Leader of the House of Lords Baroness Evans of Bowes Park declared the suspension of Parliament in the upper chamber.
She said: "By virtue of Her Majesty’s commission which has been now read, we do in Her Majesty’s name, and in obedience to Her Majesty’s command prorogue this Parliament."
Commons Speaker John Bercow spoke shortly after in the lower chamber, saying: "This Parliament is accordingly prorogued to Monday the 14th day of October."
Parliament was first temporarily suspended this evening ahead of a prorogation ceremony that lasted until about 7:50pm.
MPs waited for business in the House of Lords to conclude prior to receiving a message from the Lords commissioners to begin proceedings.
Black Rod Sarah Clarke, the senior House of Lords officer tasked with leading the prorogation ceremony, arrived in the Commons to request MPs attend the Lords, joined by roughly 30 MPs and Speaker John Bercow.

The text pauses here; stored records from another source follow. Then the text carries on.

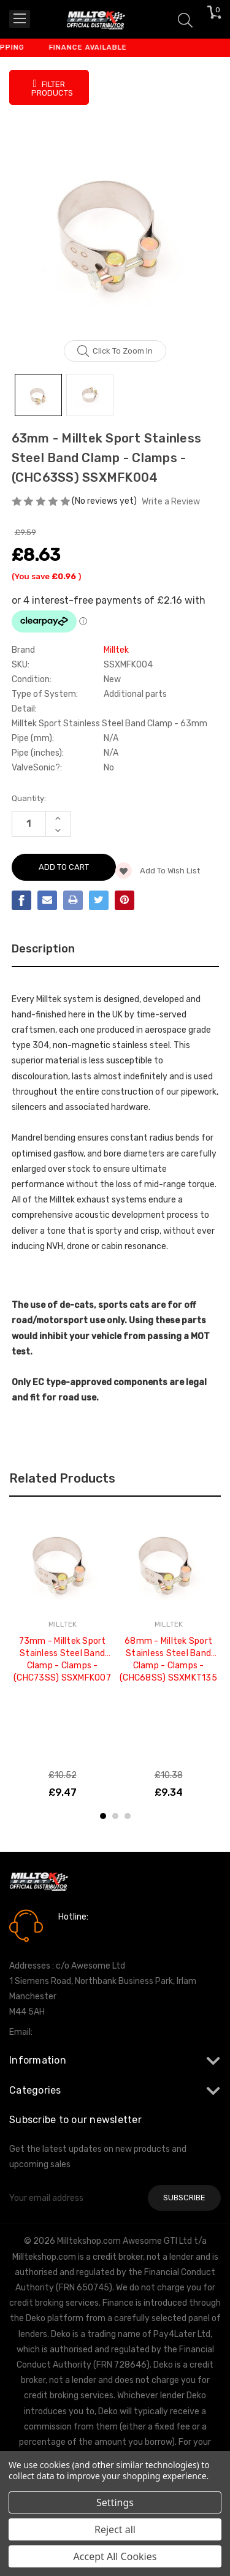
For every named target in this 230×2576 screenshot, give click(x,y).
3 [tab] (128, 1816)
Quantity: (29, 798)
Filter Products (52, 87)
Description (43, 949)
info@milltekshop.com (78, 2032)
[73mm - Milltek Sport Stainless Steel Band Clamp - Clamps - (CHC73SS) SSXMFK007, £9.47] (62, 1562)
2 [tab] (115, 1816)
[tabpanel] (62, 1655)
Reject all (115, 2529)
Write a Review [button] (171, 501)
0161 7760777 (93, 1934)
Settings (115, 2502)
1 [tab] (103, 1816)
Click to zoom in (115, 351)
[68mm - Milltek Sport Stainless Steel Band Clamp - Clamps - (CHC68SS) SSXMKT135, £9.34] (168, 1562)
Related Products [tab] (62, 1478)
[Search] (185, 19)
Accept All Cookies (115, 2556)
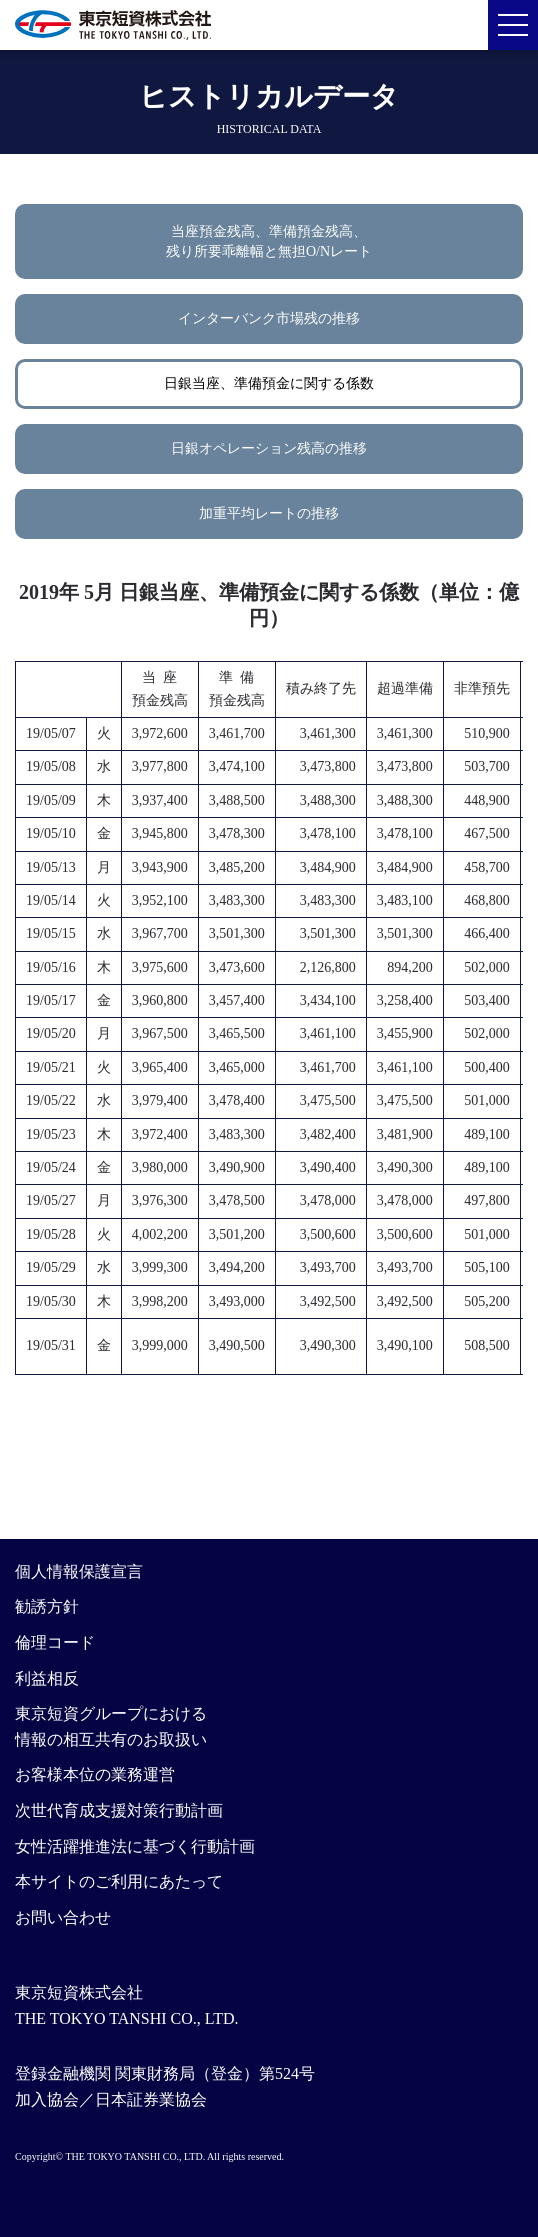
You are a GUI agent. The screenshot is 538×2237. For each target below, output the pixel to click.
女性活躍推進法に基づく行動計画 (135, 1846)
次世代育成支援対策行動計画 (119, 1810)
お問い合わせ (63, 1917)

Commons Leader Jacob Rees-Mogg, his Labour counterpart Valerie Vaz and former Tory rebel Dominic Grieve were among the MPs who stood at the bar of the House to hear the prorogation announcement.
Opposition parties joined the ceremonial process, despite previously boycotting it in August.
That previous attempt at prorogation was famously overturned and ruled unlawful by the Supreme Court.
Lords leader Baroness Evans of Bowes Park red out a speech on behalf of the Queen, setting out legislation passed during the parliamentary session and other measures taken by the government.
This parliamentary session began on 21 June 2017, making it the longest continuous parliamentary session in the United Kingdom was formed by the Acts of Union in 1800.